Mengapa kontradiksi ini terjadi ?
Syaikh Basuni, ulama Kalimantan, pernah berkirim surat kepada Muhamad Rashid Ridha, ulama terkemuka dari Mesir.
Suratnya berisi pertanyaan :
“Limadza taakhara muslimuuna wataqaddama ghairuhum ?”
(“Mengapa muslim terbelakang dan umat yang lain maju?”)
Surat itu dijawab panjang lebar dan dijadikan satu buku dengan judul yang dikutip dari pertanyaan itu. Inti dari jawaban Rasyid Ridha,
- Islam mundur karena meninggalkan ajarannya,
- sementara Barat maju karena meninggalkan ajarannya.
- Umat Islam terbelakang karena meninggalkan ajaran ‘iqro’ (membaca) dan cinta ilmu.
Tidak aneh dengan situasi seperti itu, Indonesia saat ini menempati urutan ke-111 dalam hal tradisi membaca.
Muslim juga meninggalkan budaya disiplin dan amanah, sehingga tak heran negara-begara Muslim terpuruk di kategori ‘low trust society’ yang masyarakatnya sulit dipercaya dan sulit mempercayai orang lain alias selalu penuh curiga.
Muslim meninggalkan budaya bersih yang menjadi ajaran Islam, karena itu jangan heran jika kita melihat mobil-mobil mewah di kota-kota besar tiba-tiba melempar sampah ke jalan melalui jendela mobilnya.
Siapa yang salah?
Mungkin yang salah yang membuat ‘survey’, karena seandainya keislaman sebuah negara itu diukur dari jumlah jama’ah hajinya, pastilah Indonesia ada di ranking pertama.
Wallahu a’lam bish-shawwab.
*******
Saudara-saudariku tercinta, mari kita berbenah…
mulai dari diri kita sendiri…
mulai dari sekarang….
Catatan Tambahan :
Ssya pernah men-share hasil survey negara mana yang paling Islami di dunia ini di social media.

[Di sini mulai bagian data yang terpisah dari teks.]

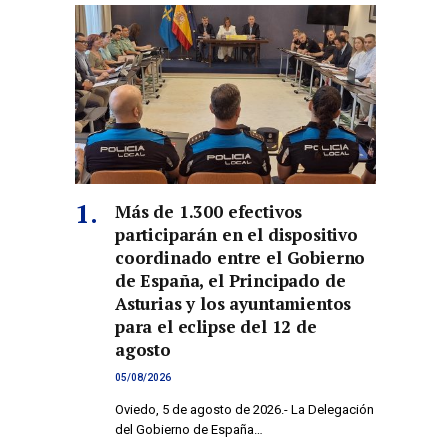
Más de 1.300 efectivos
participarán en el dispositivo
coordinado entre el Gobierno
de España, el Principado de
Asturias y los ayuntamientos
para el eclipse del 12 de
agosto
05/08/2026
Oviedo, 5 de agosto de 2026.- La Delegación
del Gobierno de España…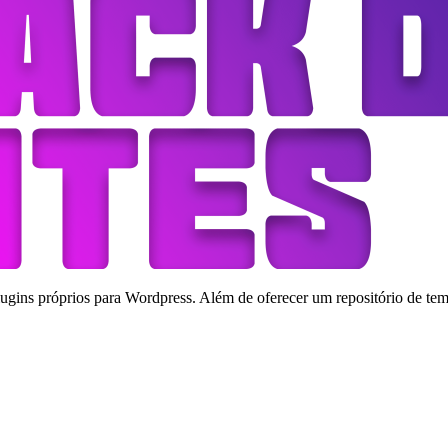
ins próprios para Wordpress. Além de oferecer um repositório de tema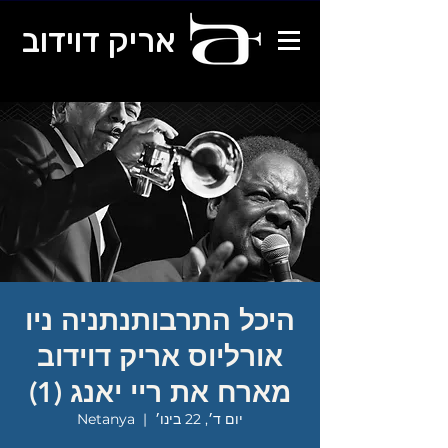
אריק דוידוב
היכל התרבותנתניה ניו
אורליוס אריק דוידוב
מארח את ריי יאנג (1)
יום ד׳, 22 בינו׳
  |  
Netanya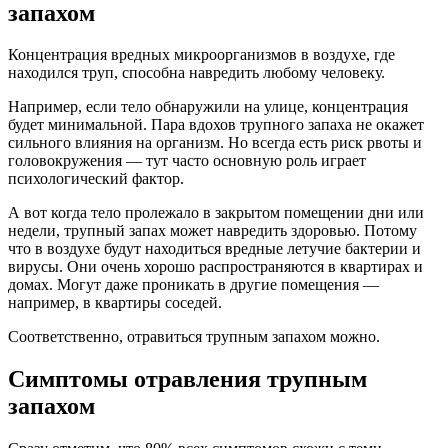
запахом
Концентрация вредных микроорганизмов в воздухе, где
находился труп, способна навредить любому человеку.
Например, если тело обнаружили на улице, концентрация
будет минимальной. Пара вдохов трупного запаха не окажет
сильного влияния на организм. Но всегда есть риск рвоты и
головокружения — тут часто основную роль играет
психологический фактор.
А вот когда тело пролежало в закрытом помещении дни или
недели, трупный запах может навредить здоровью. Потому
что в воздухе будут находиться вредные летучие бактерии и
вирусы. Они очень хорошо распространяются в квартирах и
домах. Могут даже проникать в другие помещения —
например, в квартиры соседей.
Соответственно, отравиться трупным запахом можно.
Симптомы отравления трупным
запахом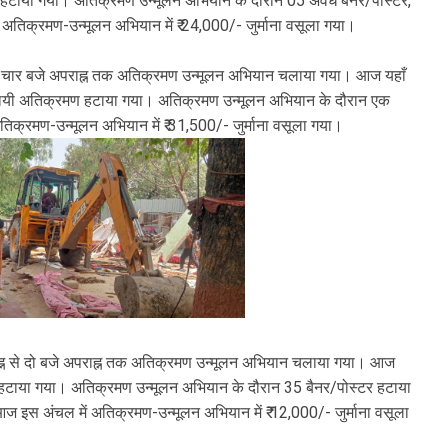
हटाया गया। अतिक्रमण उन्मूलन अभियान के दौरान 05 अवैध बैनर/पोस्टर,
अतिक्रमण-उन्मूलन अभियान में ₹ 24,000/- जुर्माना वसूला गया।
न से चार बजे अपराह्न तक अतिक्रमण उन्मूलन अभियान चलाया गया। आज यहाँ
थायी अतिक्रमण हटाया गया। अतिक्रमण उन्मूलन अभियान के दौरान एक
तिक्रमण-उन्मूलन अभियान में ₹ 31,500/- जुर्माना वसूला गया।
वाह्न से दो बजे अपराह्न तक अतिक्रमण उन्मूलन अभियान चलाया गया। आज
हटाया गया। अतिक्रमण उन्मूलन अभियान के दौरान 35 बैनर/पोस्टर हटाया
। आज इस अंचल में अतिक्रमण-उन्मूलन अभियान में ₹ 12,000/- जुर्माना वसूला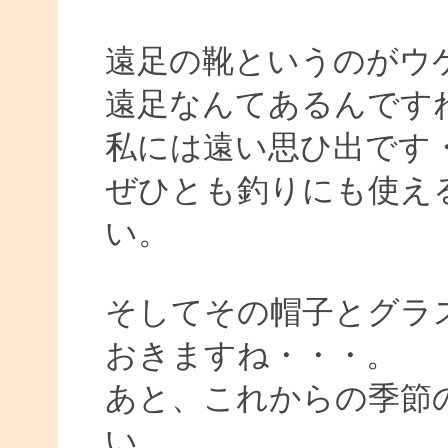
遠足の靴というのがウ
遠足なんてあるんです
私には遠い思ひ出です
ぜひとも釣りにも使え
い。
そしてその帽子とグラ
おきますね・・・。
あと、これからの季節
い。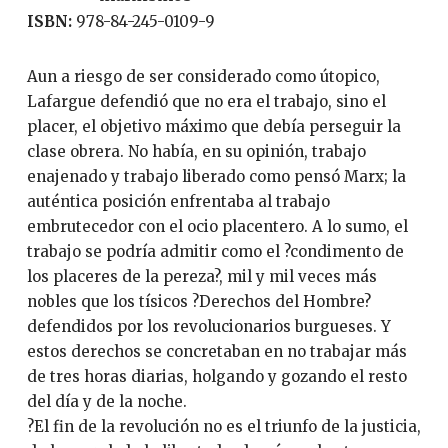
ISBN:
978-84-245-0109-9
Aun a riesgo de ser considerado como útopico,
Lafargue defendió que no era el trabajo, sino el
placer, el objetivo máximo que debía perseguir la
clase obrera. No había, en su opinión, trabajo
enajenado y trabajo liberado como pensó Marx; la
auténtica posición enfrentaba al trabajo
embrutecedor con el ocio placentero. A lo sumo, el
trabajo se podría admitir como el ?condimento de
los placeres de la pereza?, mil y mil veces más
nobles que los tísicos ?Derechos del Hombre?
defendidos por los revolucionarios burgueses. Y
estos derechos se concretaban en no trabajar más
de tres horas diarias, holgando y gozando el resto
del día y de la noche.
?El fin de la revolución no es el triunfo de la justicia,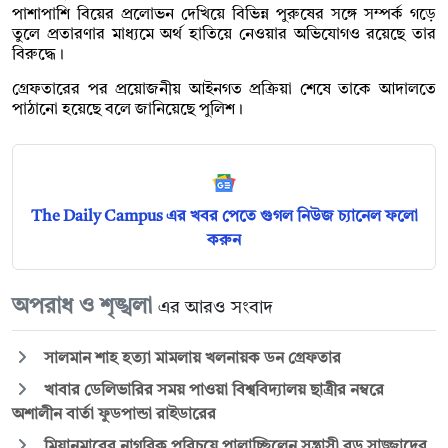
পাশাপাশি বিয়ের প্রলোভন দেখিয়ে বিভিন্ন পুরুষের সঙ্গে সম্পর্ক গড়ে
তুলে প্রতারণার মাধ্যমে অর্থ হাতিয়ে নেওয়ার অভিযোগও রয়েছে তার
বিরুদ্ধে।
গ্রেফতারের পর প্রয়োজনীয় আইনগত প্রক্রিয়া শেষে তাকে আদালতে
পাঠানো হয়েছে বলে জানিয়েছে পুলিশ।
The Daily Campus এর খবর পেতে গুগল নিউজ চ্যানেল ফলো
করুন
অপরাধ ও শৃঙ্খলা
এর আরও সংবাদ
সালমান শাহ হত্যা মামলায় খলনায়ক ডন গ্রেফতার
খাবার ডেলিভারির সময় পাওয়া বিশ্ববিদ্যালয় ছাত্রীর নম্বরে
অশালীন বার্তা ফুডপান্ডা রাইডারের
মিয়ানমারের নাগরিক পরিচয়ে পালাচ্ছিলেন সন্ত্রাসী বড় সাজ্জাদের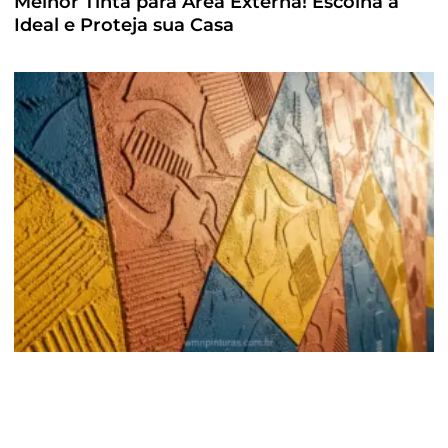
Melhor Tinta para Área Externa! Escolha a
Ideal e Proteja sua Casa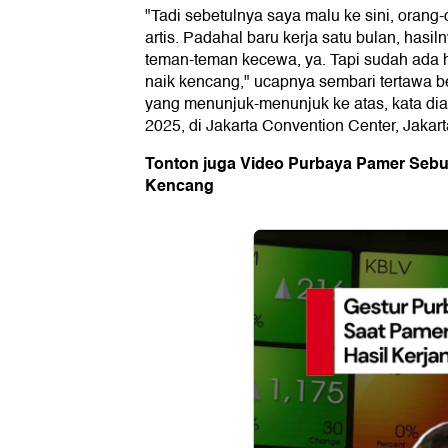
"Tadi sebetulnya saya malu ke sini, oran
artis. Padahal baru kerja satu bulan, has
teman-teman kecewa, ya. Tapi sudah ada 
naik kencang," ucapnya sembari tertawa 
yang menunjuk-menunjuk ke atas, kata dia
2025, di Jakarta Convention Center, Jakart
Tonton juga Video Purbaya Pamer Sebul
Kencang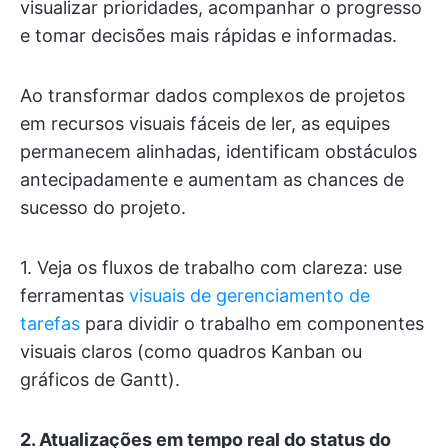
visualizar prioridades, acompanhar o progresso
e tomar decisões mais rápidas e informadas.
Ao transformar dados complexos de projetos
em recursos visuais fáceis de ler, as equipes
permanecem alinhadas, identificam obstáculos
antecipadamente e aumentam as chances de
sucesso do projeto.
1. Veja os fluxos de trabalho com clareza: use
ferramentas
visuais de gerenciamento de
tarefas
para dividir o trabalho em componentes
visuais claros (como quadros Kanban ou
gráficos de Gantt).
2. Atualizações em tempo real do status do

Hasilnya, banyak yang tidak bisa menerima kenyataan ini dengan jiwa besar. Mereka bilang “ini survey ngaco bin ngawur”, Ada juga yang berkomentar, “hati-hati teman, saat ini kita sedang digiring ke arah pemikiran liberal.”
Saya sih lempeng aja dengan tanggapan dan komentar miring tersebut. Ini soal pilihan hidup, dengan segala konsekuensinya.